On Wed, 2012-04-18 at 15:01 +0200, Stefan kalkowski wrote:
Dear Fiasco.OC developers,
while working with Genode on top of Fiasco.OC, I've encountered the following problem. When I transfer ipc-gates via ipc between tasks, it comes to the point where a task receives a gate it already owns. These duplicates are detected due to an additional identifier that is transfered together with the gate. To detect fraud (whether somebody has send an invalid gate/id combination) the received gate gets compared with the locally available one via "l4_task_cap_equal". Now, the problem is "l4_task_cap_equal" often fails even when both capabilities point to the same ipc-gate. The following code-snippet demonstrates this issue:
... tag = l4_task_cap_equal(L4_BASE_TASK_CAP, i->kcap(), rcv_cap); if (!l4_msgtag_label(tag)) { unsigned long id1 = l4_debugger_global_id(i->kcap()), id2 = l4_debugger_global_id(rcv_cap); printf("my_cap=%lx (id=%lx) rcv_cap=%lx (id=%lx)", i->kcap(), id1, rcv_cap, id2); if (id1 == id2) enter_kdebug("FAIL"); } ...
This snippet is executed after a thread in the roottask received from another thread of the same task a capability via IPC. Thereby rcv_cap is the cap that was received via ipc and i->kcap() is the cap that was retrieved via the additional transfered identifier. When executed I get the following output:
... my_cap=20f000 (id=12) rcv_cap=205000 (id=12)
CPU 0 [00145e81]: FAIL
[ entrypoint] jdb:
The debugger's global id (here: 12) indicates that both capabilities reference the same object. Nevertheless, the equality test fails. Can you confirm that this is undesired syscall's behaviour, or do I miss something important?
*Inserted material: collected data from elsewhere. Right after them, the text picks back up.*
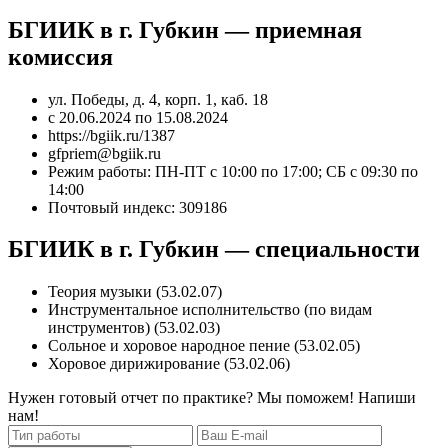
БГИИК в г. Губкин — приемная
комиссия
ул. Победы, д. 4, корп. 1, каб. 18
с 20.06.2024 по 15.08.2024
https://bgiik.ru/1387
gfpriem@bgiik.ru
Режим работы: ПН-ПТ с 10:00 по 17:00; СБ с 09:30 по
14:00
Почтовый индекс: 309186
БГИИК в г. Губкин — специальности
Теория музыки (53.02.07)
Инструментальное исполнительство (по видам
инструментов) (53.02.03)
Сольное и хоровое народное пение (53.02.05)
Хоровое дирижирование (53.02.06)
Нужен готовый отчет по практике? Мы поможем! Напиши
нам!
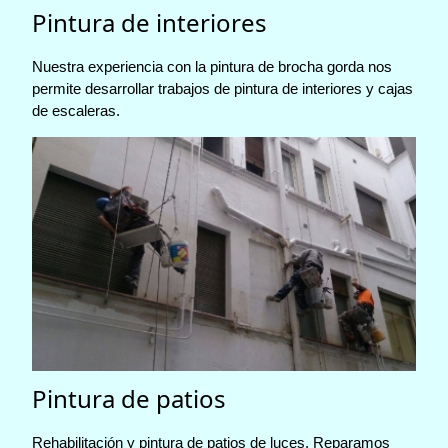
Pintura de interiores
Nuestra experiencia con la pintura de brocha gorda nos
permite desarrollar trabajos de pintura de interiores y cajas
de escaleras.
Pintura de patios
Rehabilitación y pintura de patios de luces. Reparamos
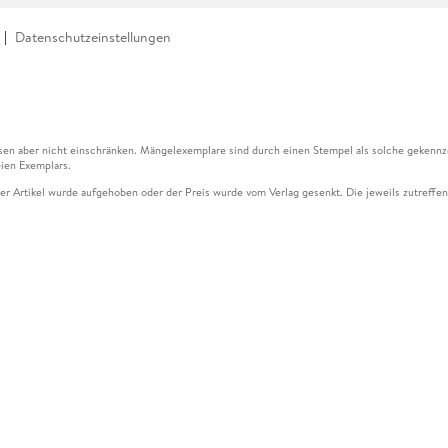
Datenschutzeinstellungen
en aber nicht einschränken. Mängelexemplare sind durch einen Stempel als solche gekennz
ien Exemplars.
ser Artikel wurde aufgehoben oder der Preis wurde vom Verlag gesenkt. Die jeweils zutreffend
ter der Leseprobe übermittelt werden.
kelseite dargestellten Datums vom Verlag angehoben.
g (UVP) des Herstellers.
n zu Preissenkungen beziehen sich auf den vorherigen Preis.
senkungen beziehen sich auf den letzten gebundenen Preis.
kelseite dargestellten Datums vom Verlag angehoben.
n den Gutschein ausschließlich online einlösen unter www.hugendubel.de. Keine Bestellung z
und eBooks) sowie für preisgebundene Kalender, tolino shine (4016621130466), tolino selec
cht möglich. Ein Weiterverkauf und der Handel des Gutscheincodes sind nicht gestattet.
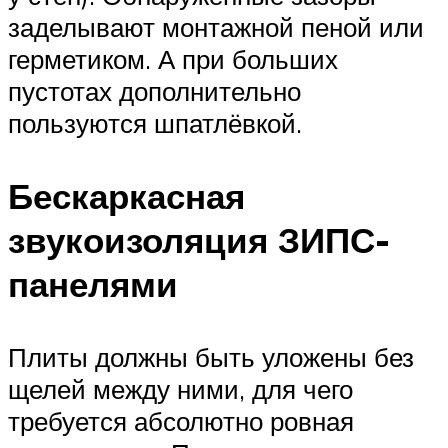
заделывают монтажной пеной или
герметиком. А при больших
пустотах дополнительно
пользуются шпатлёвкой.
Бескаркасная
звукоизоляция ЗИПС-
панелями
Плиты должны быть уложены без
щелей между ними, для чего
требуется абсолютно ровная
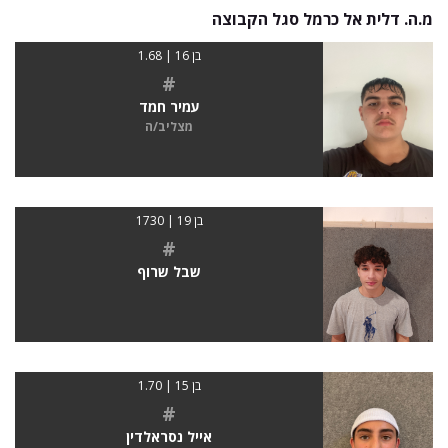
מ.ה. דלית אל כרמל סגל הקבוצה
בן 16 | 1.68
#
עמיר חמד
מצליב/ה
בן 19 | 1730
#
שבל שרוף
בן 15 | 1.70
#
אייל נסראלדין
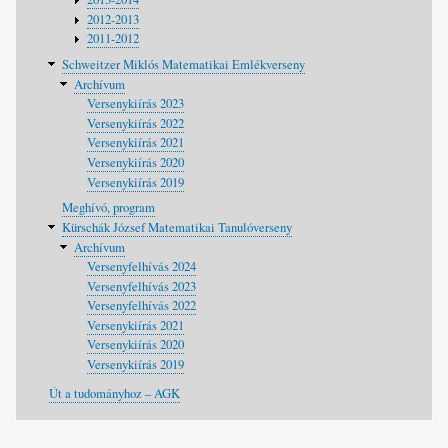
2012-2013
2011-2012
Schweitzer Miklós Matematikai Emlékverseny
Archívum
Versenykiírás 2023
Versenykiírás 2022
Versenykiírás 2021
Versenykiírás 2020
Versenykiírás 2019
Meghívó, program
Kürschák József Matematikai Tanulóverseny
Archívum
Versenyfelhívás 2024
Versenyfelhívás 2023
Versenyfelhívás 2022
Versenykiírás 2021
Versenykiírás 2020
Versenykiírás 2019
Út a tudományhoz – AGK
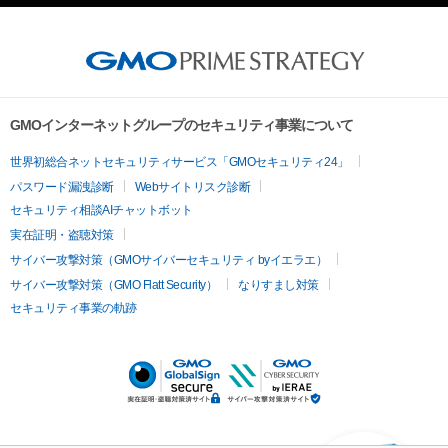
GMOインターネットグループのセキュリティ事業について
世界初総合ネットセキュリティサービス「GMOセキュリティ24」
パスワード漏洩診断
Webサイトリスク診断
セキュリティ相談AIチャットボット
実在証明・盗聴対策
サイバー攻撃対策（GMOサイバーセキュリティ byイエラエ）
サイバー攻撃対策（GMO Flatt Security）
なりすまし対策
セキュリティ事業の軌跡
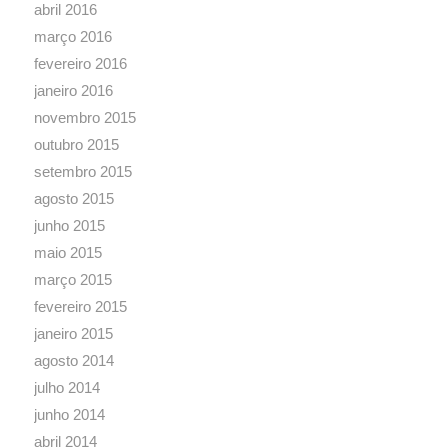
abril 2016
março 2016
fevereiro 2016
janeiro 2016
novembro 2015
outubro 2015
setembro 2015
agosto 2015
junho 2015
maio 2015
março 2015
fevereiro 2015
janeiro 2015
agosto 2014
julho 2014
junho 2014
abril 2014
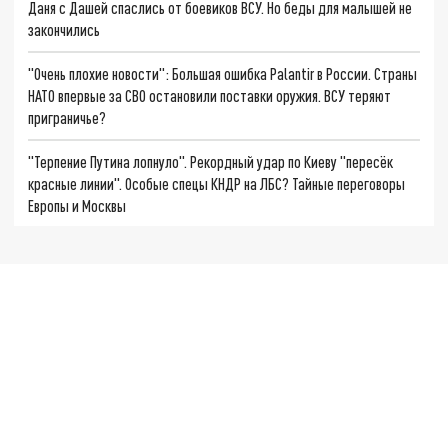
Даня с Дашей спаслись от боевиков ВСУ. Но беды для малышей не
закончились
"Очень плохие новости": Большая ошибка Palantir в России. Страны
НАТО впервые за СВО остановили поставки оружия. ВСУ теряют
приграничье?
"Терпение Путина лопнуло". Рекордный удар по Киеву "пересёк
красные линии". Особые спецы КНДР на ЛБС? Тайные переговоры
Европы и Москвы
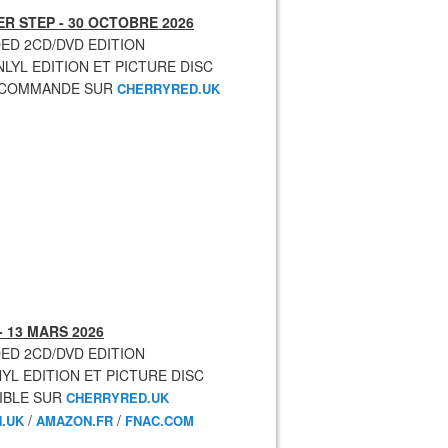
R STEP - 30 OCTOBRE 2026
ED 2CD/DVD EDITION
NLYL EDITION ET PICTURE DISC
ECOMMANDE SUR
CHERRYRED.UK
- 13 MARS 2026
ED 2CD/DVD EDITION
NYL EDITION ET PICTURE DISC
IBLE SUR
CHERRYRED.UK
/
/
.UK
AMAZON.FR
FNAC.COM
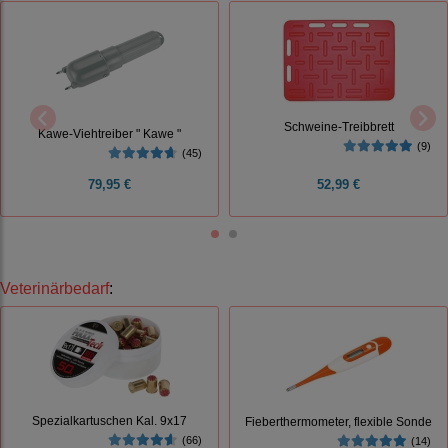
Schweine-Treibbrett
Kawe-Viehtreiber " Kawe "
(9)
(45)
79,95 €
52,99 €
Veterinärbedarf
:
Spezialkartuschen Kal. 9x17
Fieberthermometer, flexible Sonde
(66)
(14)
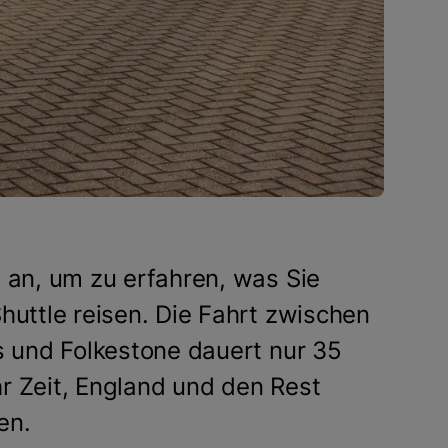
 an, um zu erfahren, was Sie
huttle reisen. Die Fahrt zwischen
s und Folkestone dauert nur 35
r Zeit, England und den Rest
en.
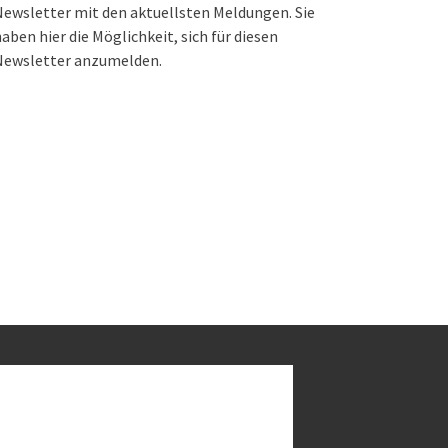
ewsletter mit den aktuellsten Meldungen. Sie
aben hier die Möglichkeit, sich für diesen
Newsletter anzumelden.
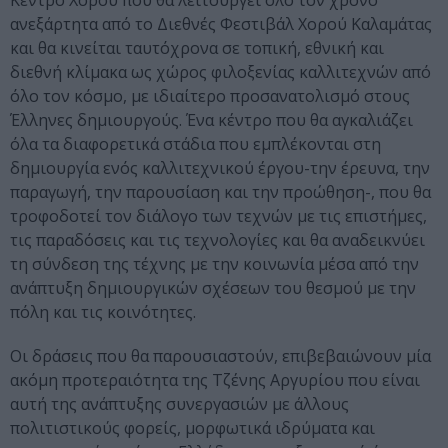
Κέντρο Χορού που θα λειτουργεί όλο τον χρόνο
ανεξάρτητα από το Διεθνές Φεστιβάλ Χορού Καλαμάτας
και θα κινείται ταυτόχρονα σε τοπική, εθνική και
διεθνή κλίμακα ως χώρος φιλοξενίας καλλιτεχνών από
όλο τον κόσμο, με ιδιαίτερο προσανατολισμό στους
Έλληνες δημιουργούς. Ένα κέντρο που θα αγκαλιάζει
όλα τα διαφορετικά στάδια που εμπλέκονται στη
δημιουργία ενός καλλιτεχνικού έργου-την έρευνα, την
παραγωγή, την παρουσίαση και την προώθηση-, που θα
τροφοδοτεί τον διάλογο των τεχνών με τις επιστήμες,
τις παραδόσεις και τις τεχνολογίες και θα αναδεικνύει
τη σύνδεση της τέχνης με την κοινωνία μέσα από την
ανάπτυξη δημιουργικών σχέσεων του θεσμού με την
πόλη και τις κοινότητες.
Οι δράσεις που θα παρουσιαστούν, επιβεβαιώνουν μία
ακόμη προτεραιότητα της Τζένης Αργυρίου που είναι
αυτή της ανάπτυξης συνεργασιών με άλλους
πολιτιστικούς φορείς, μορφωτικά ιδρύματα και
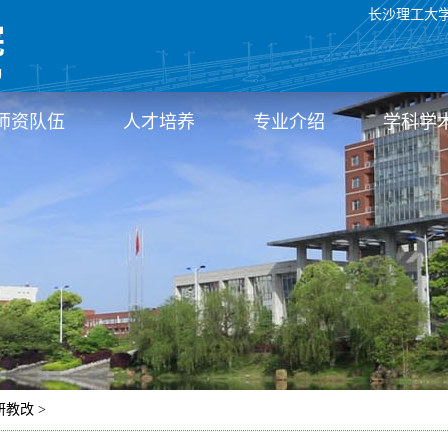
长沙理工大
师资队伍
人才培养
专业介绍
学科学
研教改 >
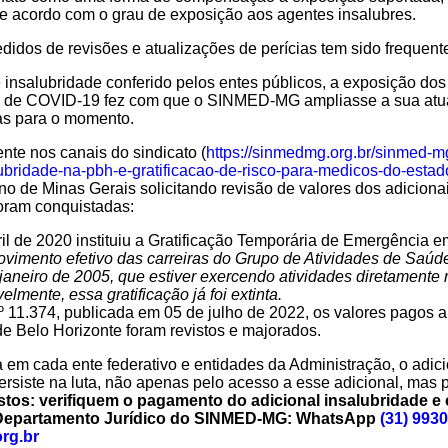
 de acordo com o grau de exposição aos agentes insalubres.
idos de revisões e atualizações de perícias tem sido frequent
 insalubridade conferido pelos entes públicos, a exposição do
ia de COVID-19 fez com que o SINMED-MG ampliasse a sua atu
cas para o momento.
nte nos canais do sindicato (
https://sinmedmg.org.br/sinmed-m
lubridade-na-pbh-e-gratificacao-de-risco-para-medicos-do-estad
no de Minas Gerais solicitando revisão de valores dos adicion
foram conquistadas:
bril de 2020 instituiu a Gratificação Temporária de Emergência 
ovimento efetivo das carreiras do Grupo de Atividades de Saúde
e janeiro de 2005, que estiver exercendo atividades diretament
mente, essa gratificação já foi extinta.
 11.374, publicada em 05 de julho de 2022, os valores pagos a 
de Belo Horizonte foram revistos e majorados.
em cada ente federativo e entidades da Administração, o adicio
iste na luta, não apenas pelo acesso a esse adicional, mas pe
stos: verifiquem o pagamento do adicional insalubridade e
Departamento Jurídico do SINMED-MG: WhatsApp
(31) 993
rg.br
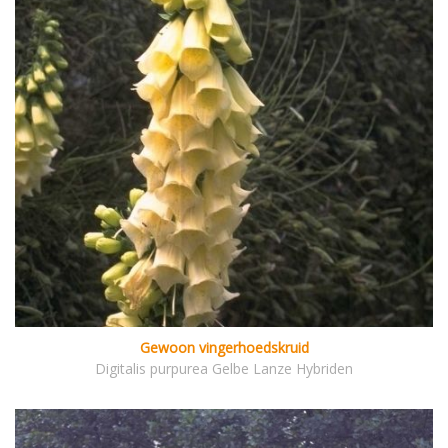
Gewoon vingerhoedskruid
Digitalis purpurea Gelbe Lanze Hybriden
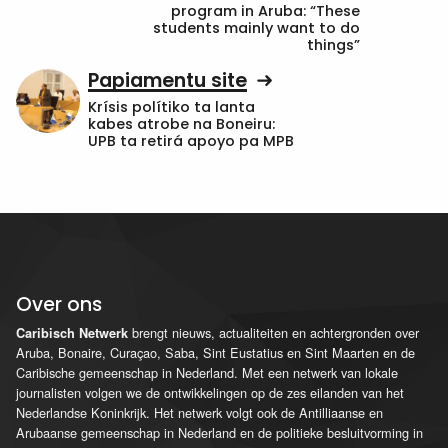
program in Aruba: “These
students mainly want to do
things”
Papiamentu site
Krísis polítiko ta lanta
kabes atrobe na Boneiru:
UPB ta retirá apoyo pa MPB
Over ons
brengt nieuws, actualiteiten en achtergronden over
Caribisch Netwerk
Aruba, Bonaire, Curaçao, Saba, Sint Eustatius en Sint Maarten en de
Caribische gemeenschap in Nederland. Met een netwerk van lokale
journalisten volgen we de ontwikkelingen op de zes eilanden van het
Nederlandse Koninkrijk. Het netwerk volgt ook de Antilliaanse en
Arubaanse gemeenschap in Nederland en de politieke besluitvorming in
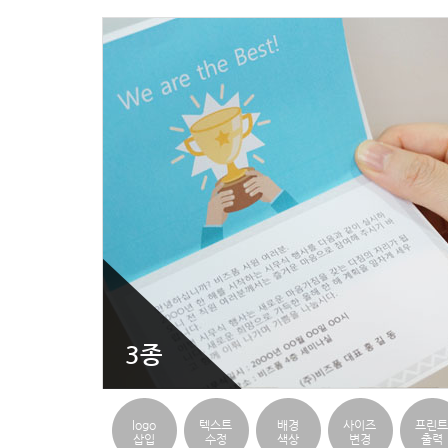
3종
logo
텍스트
배경
사이즈
프린트
삽입
수정
색상
변경
출력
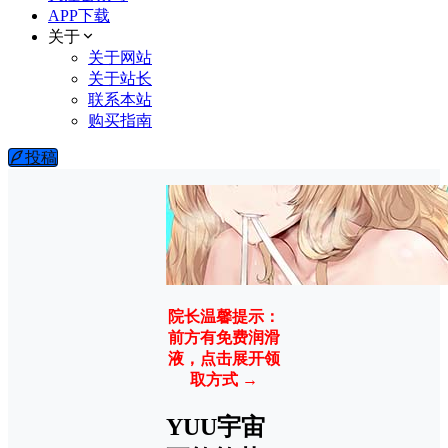
APP下载
关于
关于网站
关于站长
联系本站
购买指南
投稿
院长温馨提示：
前方有免费润滑
液，点击展开领
取方式 →
YUU宇宙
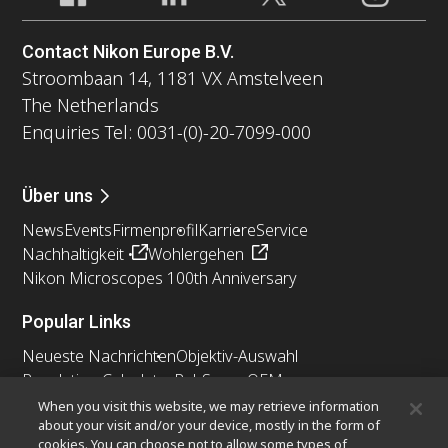
Contact Nikon Europe B.V.
Stroombaan 14, 1181 VX Amstelveen
The Netherlands
Enquiries Tel: 0031-(0)-20-7099-000
Über uns
News
Events
Firmenprofil
Karriere
Service
Nachhaltigkeit
Wohlergehen
Nikon Microscopes 100th Anniversary
Popular Links
Neueste Nachrichten
Objektiv-Auswahl
Resolution Calculator
PubScope
OEM
Nikon Small World
MicroscopyU
When you visit this website, we may retrieve information
about your visit and/or your device, mostly in the form of
cookies. You can choose not to allow some types of
Andere Nikon-Produkte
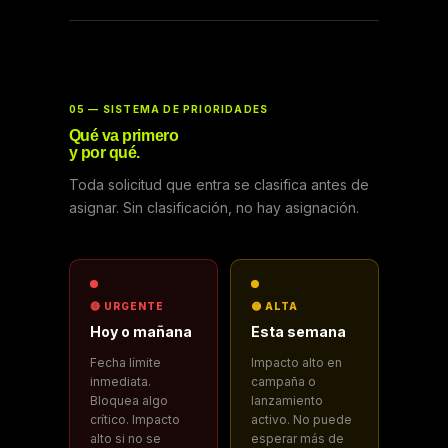
05 — SISTEMA DE PRIORIDADES
Qué va primero
y por qué.
Toda solicitud que entra se clasifica antes de
asignar. Sin clasificación, no hay asignación.
🔴 URGENTE
🟡 ALTA
Hoy o mañana
Esta semana
Fecha límite
Impacto alto en
inmediata.
campaña o
Bloquea algo
lanzamiento
crítico. Impacto
activo. No puede
alto si no se
esperar más de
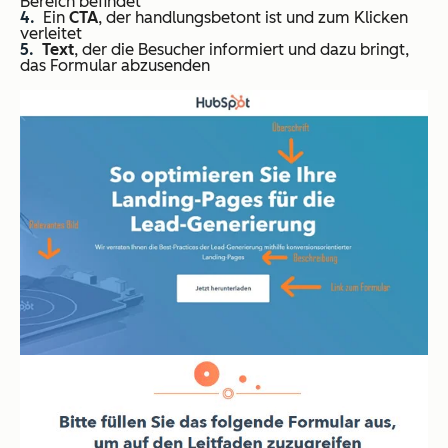
Bereich befindet
Ein
CTA
, der handlungsbetont ist und zum Klicken
verleitet
Text
, der die Besucher informiert und dazu bringt,
das Formular abzusenden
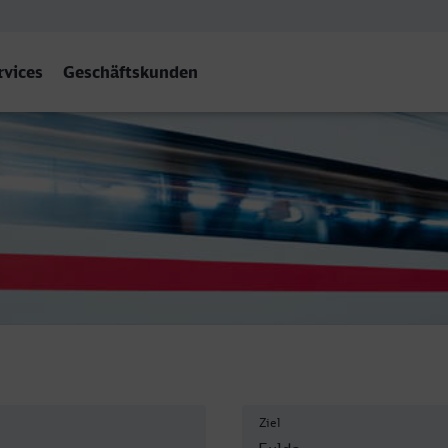
rvices
Geschäftskunden
Ziel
Yes, you missed the rights assigned to the capabilities. Two capabilities are equal if they are exactly equal. This means they must point to the same object and have exactly the same rights.
The attached kernel patch fixes the problem for me, but may introduce other problems (e.g.: not sure whether obj() returns always valid pointers).
The patch uses a debugging feature of the Kobject class and additionally removes the rights check. Note, the object pointers in two capabilities may also differ if they point to the same kernel object but have different rights!